Among the entries, find the lines with the string "level" and report them.

== THE RECORDS ==

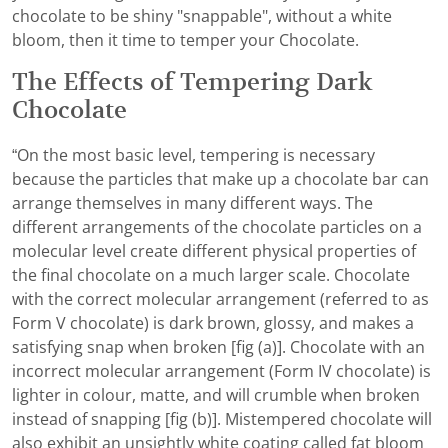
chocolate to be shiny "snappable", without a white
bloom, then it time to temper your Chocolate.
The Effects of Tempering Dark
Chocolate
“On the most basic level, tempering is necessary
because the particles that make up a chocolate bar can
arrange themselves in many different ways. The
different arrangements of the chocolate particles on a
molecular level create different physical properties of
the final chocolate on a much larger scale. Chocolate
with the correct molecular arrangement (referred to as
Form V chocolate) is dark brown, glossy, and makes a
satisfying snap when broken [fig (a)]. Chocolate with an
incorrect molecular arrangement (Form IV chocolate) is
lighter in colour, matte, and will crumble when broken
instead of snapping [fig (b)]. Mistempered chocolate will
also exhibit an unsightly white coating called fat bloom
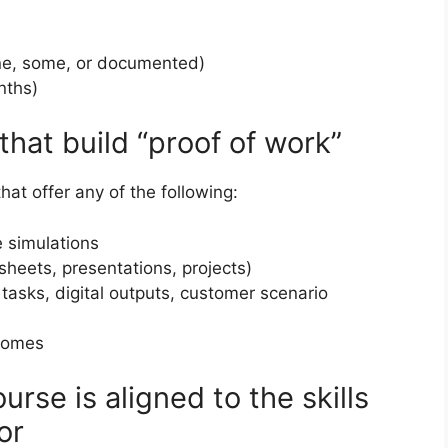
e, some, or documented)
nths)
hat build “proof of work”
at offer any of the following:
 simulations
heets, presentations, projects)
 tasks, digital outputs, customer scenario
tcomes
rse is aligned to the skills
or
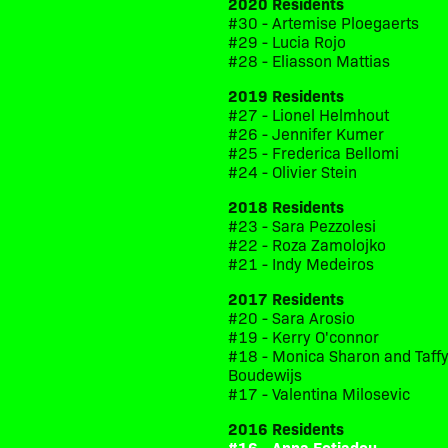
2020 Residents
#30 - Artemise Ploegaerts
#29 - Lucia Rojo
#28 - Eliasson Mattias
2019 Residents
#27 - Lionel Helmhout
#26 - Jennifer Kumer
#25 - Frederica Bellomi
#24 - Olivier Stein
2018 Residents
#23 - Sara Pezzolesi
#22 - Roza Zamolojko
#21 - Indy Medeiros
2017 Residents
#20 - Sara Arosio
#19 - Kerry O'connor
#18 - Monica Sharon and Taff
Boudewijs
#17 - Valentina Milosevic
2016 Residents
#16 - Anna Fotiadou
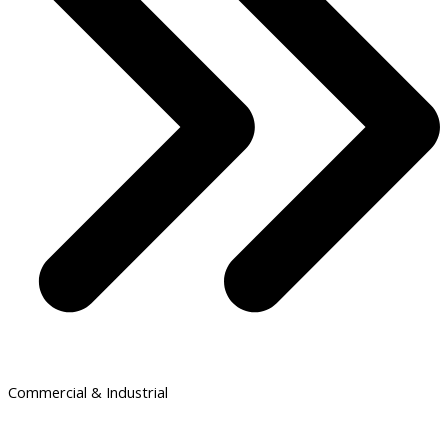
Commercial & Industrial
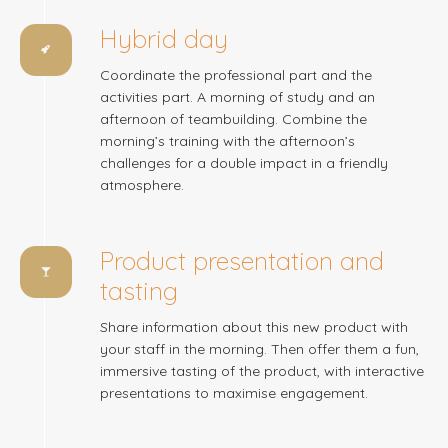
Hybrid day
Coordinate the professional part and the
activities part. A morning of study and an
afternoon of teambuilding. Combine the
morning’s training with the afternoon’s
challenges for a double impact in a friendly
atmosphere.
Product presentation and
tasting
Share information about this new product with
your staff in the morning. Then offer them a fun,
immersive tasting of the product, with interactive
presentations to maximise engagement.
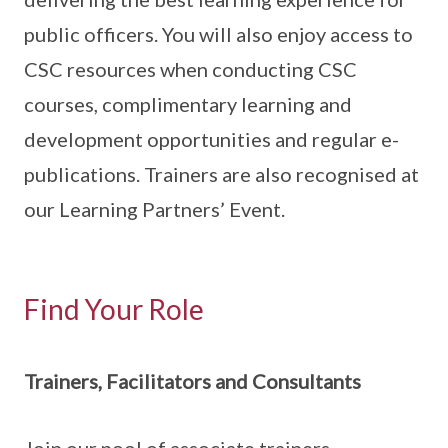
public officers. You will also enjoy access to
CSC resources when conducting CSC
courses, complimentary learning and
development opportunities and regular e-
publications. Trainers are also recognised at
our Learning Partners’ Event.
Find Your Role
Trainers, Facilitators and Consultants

===

■ **TASK RESPONSE**
“On the most basic level, tempering is necessary
molecular level create different physical properties of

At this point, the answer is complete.